15 Y in Jail for Meddling with Secret Services Files in Bulgaria

Politics | August 7, 2006, Monday // 00:00

A jail sentence of 5 to 15 years and a fine from BGN 15 000 to 30 000 hangs over those who hides, forges, destroys and releases documents that prove contribution to the Communist-era state security services, a draft law says.

The bill has been tabled to Parliament by the parliamentary group of the predominantly ethnic Turkish Movement for Rights and Freedoms and regulates the access and release of secret services files.

The draft legislation proposes an imprisonment of 10 to 20 years and a fine between BGN 50 000 and 100 000 for a member of the state commission who releases information in violation of the law, which have been obtained thanks to the high positions.

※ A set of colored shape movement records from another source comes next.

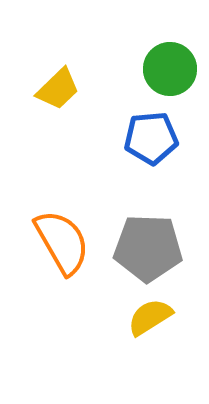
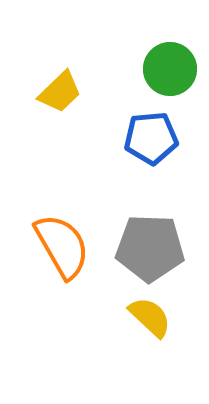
yellow trapezoid: moved 2 px right, 3 px down
orange semicircle: moved 4 px down
gray pentagon: moved 2 px right
yellow semicircle: rotated 75 degrees clockwise
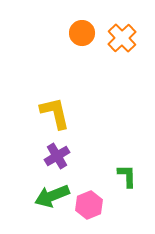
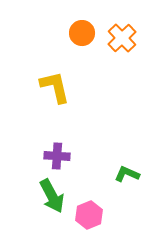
yellow L-shape: moved 26 px up
purple cross: rotated 35 degrees clockwise
green L-shape: moved 2 px up; rotated 65 degrees counterclockwise
green arrow: rotated 96 degrees counterclockwise
pink hexagon: moved 10 px down
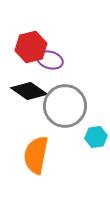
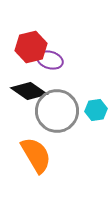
gray circle: moved 8 px left, 5 px down
cyan hexagon: moved 27 px up
orange semicircle: rotated 138 degrees clockwise
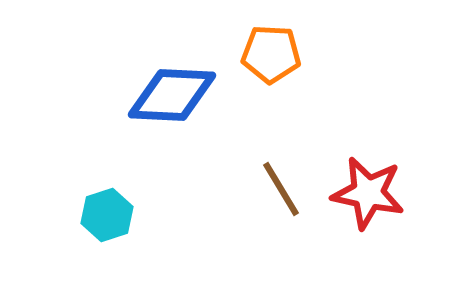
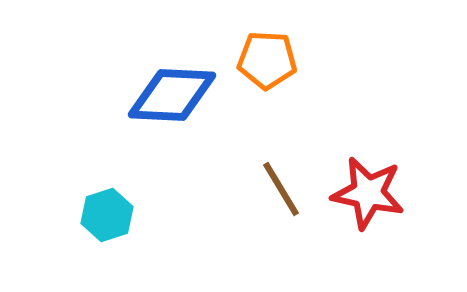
orange pentagon: moved 4 px left, 6 px down
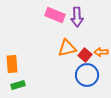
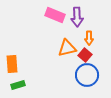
orange arrow: moved 12 px left, 14 px up; rotated 88 degrees counterclockwise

Lawmakers propose that all candidates for high state positions declare they did or did not work for the former Durjavna Sigurnost by signing a declaration.

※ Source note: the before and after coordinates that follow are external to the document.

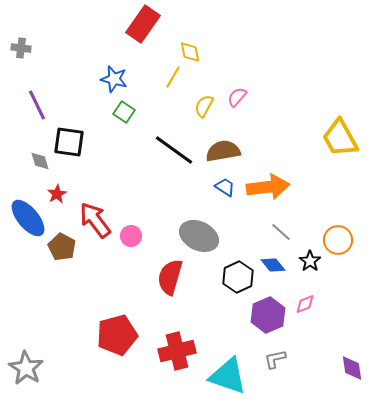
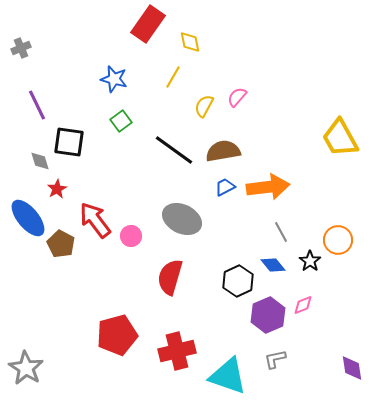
red rectangle: moved 5 px right
gray cross: rotated 30 degrees counterclockwise
yellow diamond: moved 10 px up
green square: moved 3 px left, 9 px down; rotated 20 degrees clockwise
blue trapezoid: rotated 60 degrees counterclockwise
red star: moved 5 px up
gray line: rotated 20 degrees clockwise
gray ellipse: moved 17 px left, 17 px up
brown pentagon: moved 1 px left, 3 px up
black hexagon: moved 4 px down
pink diamond: moved 2 px left, 1 px down
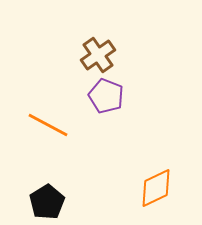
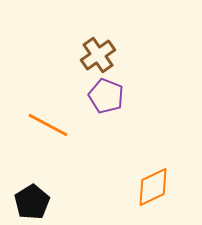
orange diamond: moved 3 px left, 1 px up
black pentagon: moved 15 px left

The news comes amidst an ongoing debate over how Bulgaria should reckon with its totalitarian past and after the names of well-known journalists and senior judges, who allegedly collaborated with communist secret services, were revealed or disclosed to their colleagues.

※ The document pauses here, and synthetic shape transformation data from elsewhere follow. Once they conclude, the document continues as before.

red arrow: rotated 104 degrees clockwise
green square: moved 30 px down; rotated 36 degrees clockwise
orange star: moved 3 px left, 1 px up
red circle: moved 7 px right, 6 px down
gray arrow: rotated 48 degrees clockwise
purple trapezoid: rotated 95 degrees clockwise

Sixteen years after the collapse of the regime, Bulgaria has remained the only country among former Soviet satellites in failing to reach consensus on the issue.

At the beginning of June the government called for the entire opening of the security police archives, showing a major shift in the stand of the Prime Minister Stanishev, who initially urged that the files should be destroyed.

The laws regulating the archives however are still unclear. All documents related to the former Durjavna Sigurnost are made available only by personal approval of the interior minister.

In 1994, the Bulgarian Parliament passed a law saying that the documents of the Durjavna Sigurnost were not "state secrets," but failed to assure access to the files.

Then in 1997, the first stable anti- Communist government created a commission to screen candidates for high state positions. The commission was closed in 2002 by the government of Prime Minister Simeon Saxe-Coburg.